Ларочка вновь смущённо заулыбалась.
— Значит, — продолжил доктор, — вы в курсе её диагноза?
— Да. Панические атаки вследствие посттравматического
стрессового расстройства.
— Панические атаки вследствие посттравматического стрессового
расстройства, — академическим тоном повторил доктор. — Чувствуете,
Ларочка, всю обезличенность этих слов?
— Хм… — Ларочка на мгновение задумалась. — Пожалуй, да.
— А теперь, Ларочка, я расскажу вам историю этой женщины, — и с
иронией добавил: — Она чуточку длиннее, чем эта обезличенная
фраза.
Ларочка в преддверии рассказа отхлебнула чаю.
— Эта женщина, — начал доктор, — и её муж — двое одиноких
стариков. Но так было не всегда. Около тридцати лет назад у
счастливой пары родился ребёнок. Сын. Родители в нём души не чаяли.

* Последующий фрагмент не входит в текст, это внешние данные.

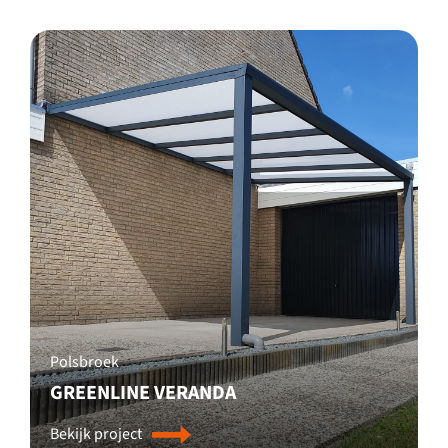
Polsbroek
GREENLINE VERANDA
Bekijk project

Не сказать, что они его баловали. Что касается вопросов
безопасности и образования — родители были довольно строги с ним,
но при этом каждый раз объясняли ему, в чём причина такой
строгости: в том, что они любят его и желают ему лучшего будущего.
Объясняли до такой степени, пока не видели в глазах ребёнка
понимающий взгляд. По крайней мере, родителям так казалось, или они
просто хотели верить, что этот взгляд был понимающим.